> **YOUR GOAL**
Leave out any pictures and transcribe all other data below exactly.

[RECORDS FOR PROCESSING Boundary: Start]

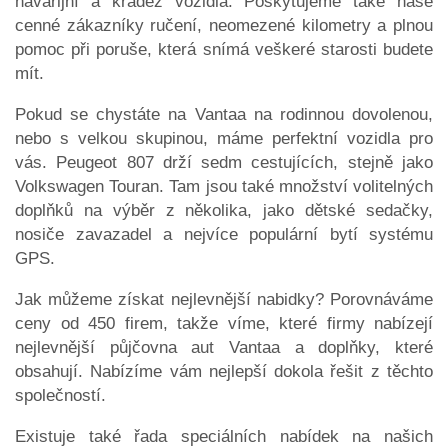
havarijní a krádež vozidla. Poskytujeme také naše
cenné zákazníky ručení, neomezené kilometry a plnou
pomoc při poruše, která snímá veškeré starosti budete
mít.
Pokud se chystáte na Vantaa na rodinnou dovolenou,
nebo s velkou skupinou, máme perfektní vozidla pro
vás. Peugeot 807 drží sedm cestujících, stejně jako
Volkswagen Touran. Tam jsou také množství volitelných
doplňků na výběr z několika, jako dětské sedačky,
nosiče zavazadel a nejvíce populární bytí systému
GPS.
Jak můžeme získat nejlevnější nabidky? Porovnáváme
ceny od 450 firem, takže víme, které firmy nabízejí
nejlevnější půjčovna aut Vantaa a doplňky, které
obsahují. Nabízíme vám nejlepší dokola řešit z těchto
společností.
Existuje také řada speciálních nabídek na našich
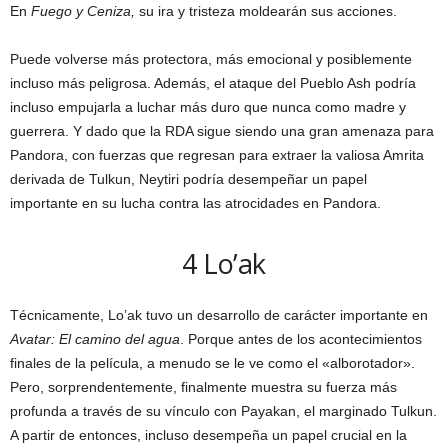
En
Fuego y Ceniza,
su ira y tristeza moldearán sus acciones.
Puede volverse más protectora, más emocional y posiblemente
incluso más peligrosa. Además, el ataque del Pueblo Ash podría
incluso empujarla a luchar más duro que nunca como madre y
guerrera. Y dado que la RDA sigue siendo una gran amenaza para
Pandora, con fuerzas que regresan para extraer la valiosa Amrita
derivada de Tulkun, Neytiri podría desempeñar un papel
importante en su lucha contra las atrocidades en Pandora.
4
Lo’ak
Técnicamente, Lo’ak tuvo un desarrollo de carácter importante en
Avatar: El camino del agua
. Porque antes de los acontecimientos
finales de la película, a menudo se le ve como el «alborotador».
Pero, sorprendentemente, finalmente muestra su fuerza más
profunda a través de su vínculo con Payakan, el marginado Tulkun.
A partir de entonces, incluso desempeña un papel crucial en la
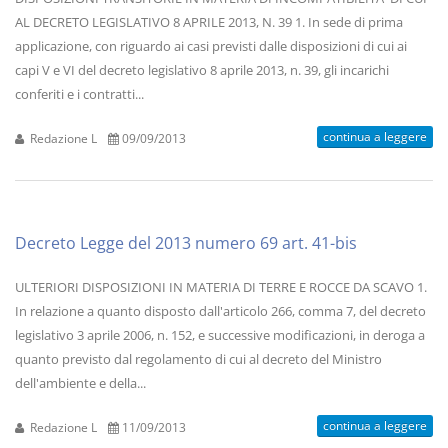
AL DECRETO LEGISLATIVO 8 APRILE 2013, N. 39 1. In sede di prima
applicazione, con riguardo ai casi previsti dalle disposizioni di cui ai
capi V e VI del decreto legislativo 8 aprile 2013, n. 39, gli incarichi
conferiti e i contratti...
continua a leggere
Redazione L
09/09/2013
Decreto Legge del 2013 numero 69 art. 41-bis
ULTERIORI DISPOSIZIONI IN MATERIA DI TERRE E ROCCE DA SCAVO 1.
In relazione a quanto disposto dall'articolo 266, comma 7, del decreto
legislativo 3 aprile 2006, n. 152, e successive modificazioni, in deroga a
quanto previsto dal regolamento di cui al decreto del Ministro
dell'ambiente e della...
continua a leggere
Redazione L
11/09/2013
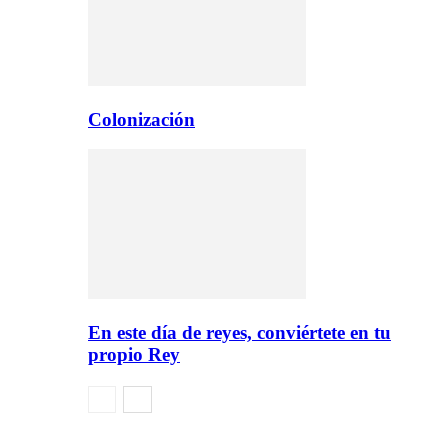
Colonización
En este día de reyes, conviértete en tu
propio Rey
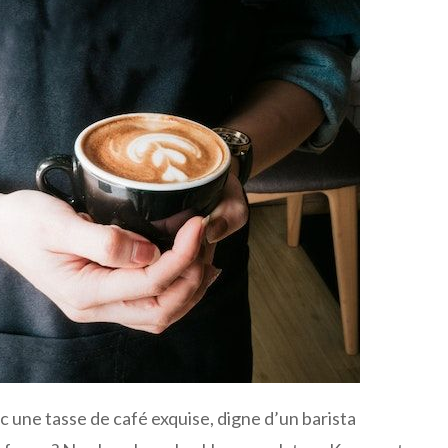
 une tasse de café exquise, digne d’un barista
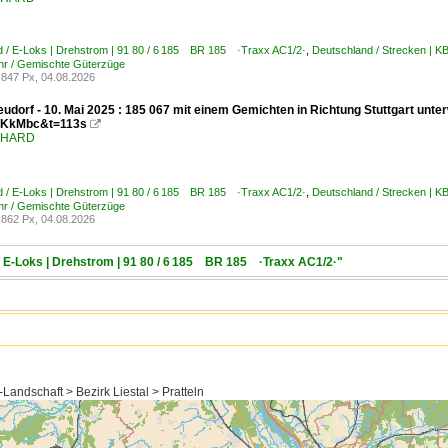
d / E-Loks | Drehstrom | 91 80 / 6 185 BR 185 ·Traxx AC1/2·
,
Deutschland / Strecken | 
hr / Gemischte Güterzüge
847 Px, 04.08.2026
udorf - 10. Mai 2025 : 185 067 mit einem Gemichten in Richtung Stuttgart unt
KkMbc&t=113s

ENHARD
d / E-Loks | Drehstrom | 91 80 / 6 185 BR 185 ·Traxx AC1/2·
,
Deutschland / Strecken | 
hr / Gemischte Güterzüge
862 Px, 04.08.2026
/ E-Loks | Drehstrom | 91 80 / 6 185 BR 185 ·Traxx AC1/2·"
Landschaft > Bezirk Liestal > Pratteln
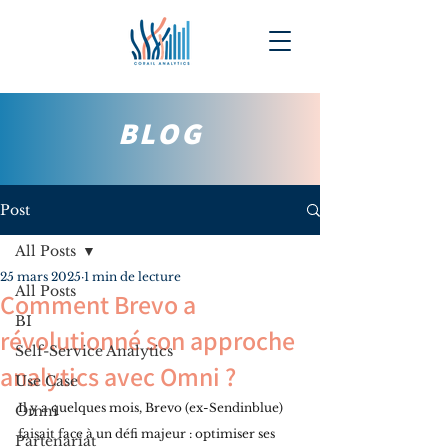
BLOG
Post
All Posts
25 mars 2025
1 min de lecture
All Posts
Comment Brevo a
BI
révolutionné son approche
Self-Service Analytics
analytics avec Omni ?
Use Case
Il y a quelques mois, Brevo (ex-Sendinblue) 
Omni
faisait face à un défi majeur : optimiser ses 
Partenariat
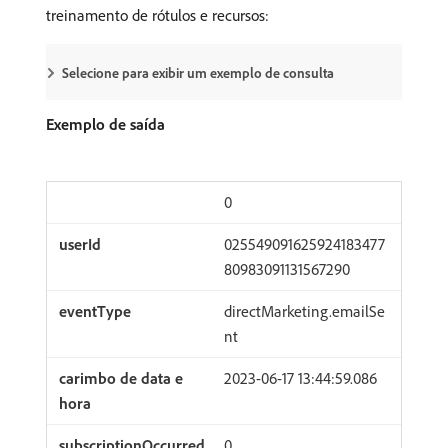
treinamento de rótulos e recursos:
Selecione para exibir um exemplo de consulta
Exemplo de saída
0
025549091625924183477
80983091131567290
directMarketing.emailSe
nt
2023-06-17 13:44:59.086
0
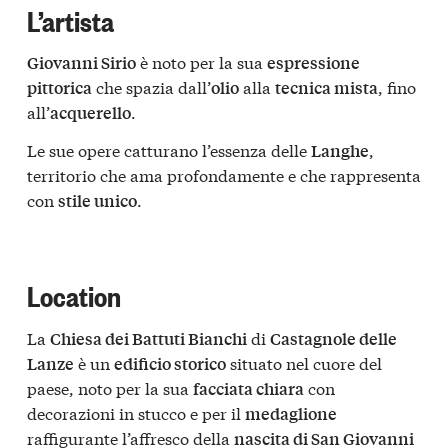
L’artista
è noto per la sua
Giovanni Sirio
espressione
che spazia dall’
alla
, fino
pittorica
olio
tecnica mista
all’
.
acquerello
Le sue opere catturano l’essenza delle
,
Langhe
territorio che ama profondamente e che rappresenta
con
.
stile unico
Location
La
di
Chiesa dei Battuti Bianchi
Castagnole delle
è un
situato nel cuore del
Lanze
edificio storico
paese, noto per la sua
con
facciata chiara
decorazioni in stucco e per il
medaglione
raffigurante l’affresco della
nascita di San Giovanni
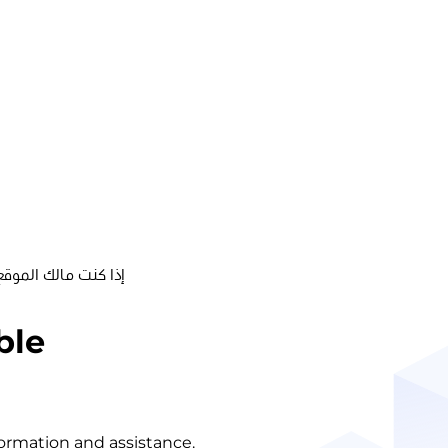
إذا كنت مالك الموقع
ble
nformation and assistance.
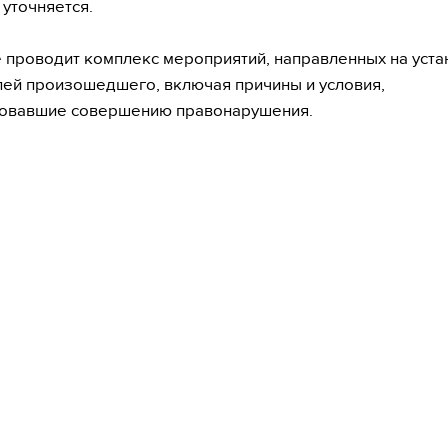
 уточняется.
 проводит комплекс мероприятий, направленных на уст
лей произошедшего, включая причины и условия,
вовавшие совершению правонарушения.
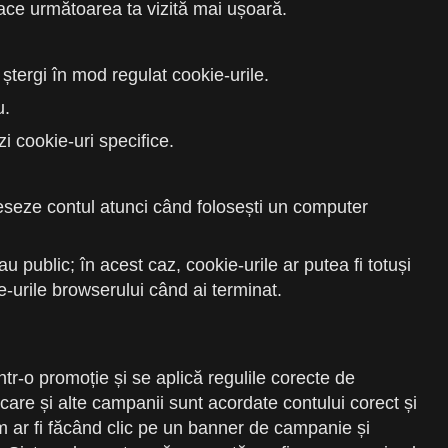
face următoarea ta vizită mai ușoară.
ștergi în mod regulat cookie-urile.
u.
i cookie-uri specifice.
ceseze contul atunci când folosești un computer
public; în acest caz, cookie-urile ar putea fi totuși
e-urile browserului când ai terminat.
ntr-o promoție și se aplică regulile corecte de
ărcare și alte campanii sunt acordate contului corect și
cum ar fi făcând clic pe un banner de campanie și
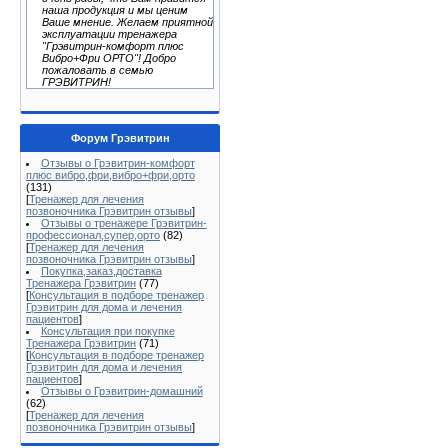
наша продукция и мы ценим
Ваше мнение. Желаем приятной
эксплуатации тренажера
"Грэвитрин-комфорт плюс
Вибро+Фри ОРТО"! Добро
пожаловать в семью
ГРЭВИТРИН!
Форум Грэвитрин
Отзывы о Грэвитрин-комфорт
плюс вибро,фри,вибро+фри,орто
(131)
[
Тренажер для лечения
позвоночника Грэвитрин отзывы
]
Отзывы о тренажере Грэвитрин-
профессионал,супер,орто
(82)
[
Тренажер для лечения
позвоночника Грэвитрин отзывы
]
Покупка,заказ,доставка
Тренажера Грэвитрин
(77)
[
Консультация в подборе тренажер
Грэвитрин для дома и лечения
пациентов
]
Консультация при покупке
Тренажера Грэвитрин
(71)
[
Консультация в подборе тренажер
Грэвитрин для дома и лечения
пациентов
]
Отзывы о Грэвитрин-домашний
(62)
[
Тренажер для лечения
позвоночника Грэвитрин отзывы
]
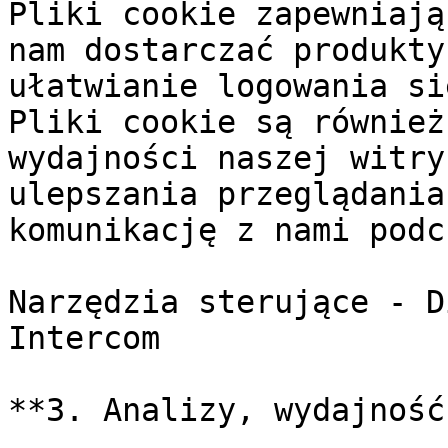
Pliki cookie zapewniają
nam dostarczać produkty
ułatwianie logowania si
Pliki cookie są również
wydajności naszej witry
ulepszania przeglądania
komunikację z nami podc
Narzędzia sterujące - D
Intercom

**3. Analizy, wydajność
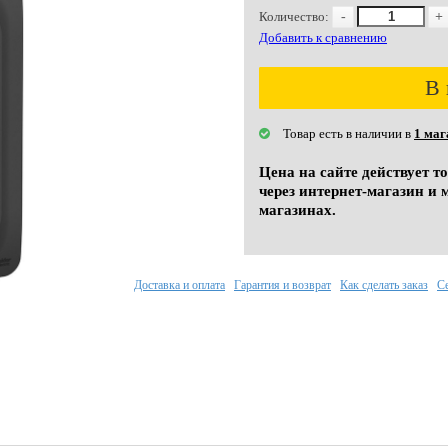
Количество:
-
+
Добавить к сравнению
В 
Товар есть в наличии в
1 маг
Цена на сайте действует т
через интернет-магазин и 
магазинах.
Доставка и оплата
Гарантия и возврат
Как сделать заказ
С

[RECORDS FOR PROCESSING Boundary: End]

> **REPLY**
havarijní a krádež vozidla. Poskytujeme také naše
cenné zákazníky ručení, neomezené kilometry a plnou
pomoc při poruše, která snímá veškeré starosti budete
mít.
Pokud se chystáte na Vantaa na rodinnou dovolenou,
nebo s velkou skupinou, máme perfektní vozidla pro
vás. Peugeot 807 drží sedm cestujících, stejně jako
Volkswagen Touran. Tam jsou také množství volitelných
doplňků na výběr z několika, jako dětské sedačky,
nosiče zavazadel a nejvíce populární bytí systému
GPS.
Jak můžeme získat nejlevnější nabidky? Porovnáváme
ceny od 450 firem, takže víme, které firmy nabízejí
nejlevnější půjčovna aut Vantaa a doplňky, které
obsahují. Nabízíme vám nejlepší dokola řešit z těchto
společností.
Existuje také řada speciálních nabídek na našich
En
Fuego y Ceniza,
su ira y tristeza moldearán sus acciones.
Puede volverse más protectora, más emocional y posiblemente
incluso más peligrosa. Además, el ataque del Pueblo Ash podría
incluso empujarla a luchar más duro que nunca como madre y
guerrera. Y dado que la RDA sigue siendo una gran amenaza para
Pandora, con fuerzas que regresan para extraer la valiosa Amrita
derivada de Tulkun, Neytiri podría desempeñar un papel
importante en su lucha contra las atrocidades en Pandora.
4
Lo’ak
Técnicamente, Lo’ak tuvo un desarrollo de carácter importante en
Avatar: El camino del agua
. Porque antes de los acontecimientos
finales de la película, a menudo se le ve como el «alborotador».
Pero, sorprendentemente, finalmente muestra su fuerza más
profunda a través de su vínculo con Payakan, el marginado Tulkun.
A partir de entonces, incluso desempeña un papel crucial en la
AL DECRETO LEGISLATIVO 8 APRILE 2013, N. 39 1. In sede di prima
applicazione, con riguardo ai casi previsti dalle disposizioni di cui ai
capi V e VI del decreto legislativo 8 aprile 2013, n. 39, gli incarichi
conferiti e i contratti...
continua a leggere
Redazione L
09/09/2013
Decreto Legge del 2013 numero 69 art. 41-bis
ULTERIORI DISPOSIZIONI IN MATERIA DI TERRE E ROCCE DA SCAVO 1.
In relazione a quanto disposto dall'articolo 266, comma 7, del decreto
legislativo 3 aprile 2006, n. 152, e successive modificazioni, in deroga a
quanto previsto dal regolamento di cui al decreto del Ministro
dell'ambiente e della...
continua a leggere
Redazione L
11/09/2013
Colonización
En este día de reyes, conviértete en tu
propio Rey
 une tasse de café exquise, digne d’un barista
d / E-Loks | Drehstrom | 91 80 / 6 185 BR 185 ·Traxx AC1/2·
,
Deutschland / Strecken | 
hr / Gemischte Güterzüge
847 Px, 04.08.2026
udorf - 10. Mai 2025 : 185 067 mit einem Gemichten in Richtung Stuttgart unt
KkMbc&t=113s

ENHARD
d / E-Loks | Drehstrom | 91 80 / 6 185 BR 185 ·Traxx AC1/2·
,
Deutschland / Strecken | 
hr / Gemischte Güterzüge
862 Px, 04.08.2026
/ E-Loks | Drehstrom | 91 80 / 6 185 BR 185 ·Traxx AC1/2·"
Landschaft > Bezirk Liestal > Pratteln
BLOG
Post
All Posts
25 mars 2025
1 min de lecture
All Posts
Comment Brevo a
BI
révolutionné son approche
Self-Service Analytics
analytics avec Omni ?
Use Case
Il y a quelques mois, Brevo (ex-Sendinblue) 
Omni
faisait face à un défi majeur : optimiser ses 
Partenariat
treinamento de rótulos e recursos:
Selecione para exibir um exemplo de consulta
Exemplo de saída
0
025549091625924183477
80983091131567290
directMarketing.emailSe
nt
2023-06-17 13:44:59.086
0
L’artista
è noto per la sua
Giovanni Sirio
espressione
che spazia dall’
alla
, fino
pittorica
olio
tecnica mista
all’
.
acquerello
Le sue opere catturano l’essenza delle
,
Langhe
territorio che ama profondamente e che rappresenta
con
.
stile unico
Location
La
di
Chiesa dei Battuti Bianchi
Castagnole delle
è un
situato nel cuore del
Lanze
edificio storico
paese, noto per la sua
con
facciata chiara
decorazioni in stucco e per il
medaglione
raffigurante l’affresco della
nascita di San Giovanni
إذا كنت مالك الموقع
ble
nformation and assistance.
 уточняется.
 проводит комплекс мероприятий, направленных на уст
лей произошедшего, включая причины и условия,
вовавшие совершению правонарушения.
face următoarea ta vizită mai ușoară.
ștergi în mod regulat cookie-urile.
u.
i cookie-uri specifice.
ceseze contul atunci când folosești un computer
public; în acest caz, cookie-urile ar putea fi totuși
e-urile browserului când ai terminat.
ntr-o promoție și se aplică regulile corecte de
ărcare și alte campanii sunt acordate contului corect și
cum ar fi făcând clic pe un banner de campanie și
наша продукция и мы ценим
Ваше мнение. Желаем приятной
эксплуатации тренажера
"Грэвитрин-комфорт плюс
Вибро+Фри ОРТО"! Добро
пожаловать в семью
ГРЭВИТРИН!
Форум Грэвитрин
Отзывы о Грэвитрин-комфорт
плюс вибро,фри,вибро+фри,орто
(131)
[
Тренажер для лечения
позвоночника Грэвитрин отзывы
]
Отзывы о тренажере Грэвитрин-
профессионал,супер,орто
(82)
[
Тренажер для лечения
позвоночника Грэвитрин отзывы
]
Покупка,заказ,доставка
Тренажера Грэвитрин
(77)
[
Консультация в подборе тренажер
Грэвитрин для дома и лечения
пациентов
]
Консультация при покупке
Тренажера Грэвитрин
(71)
[
Консультация в подборе тренажер
Грэвитрин для дома и лечения
пациентов
]
Отзывы о Грэвитрин-домашний
(62)
[
Тренажер для лечения
позвоночника Грэвитрин отзывы
]
Pliki cookie zapewniają
nam dostarczać produkty
ułatwianie logowania si
Pliki cookie są również
wydajności naszej witry
ulepszania przeglądania
komunikację z nami podc
Narzędzia sterujące - D
Intercom

**3. Analizy, wydajność
Количество:
-
+
Добавить к сравнению
В 
Товар есть в наличии в
1 маг
Цена на сайте действует т
через интернет-магазин и 
магазинах.
Доставка и оплата
Гарантия и возврат
Как сделать заказ
С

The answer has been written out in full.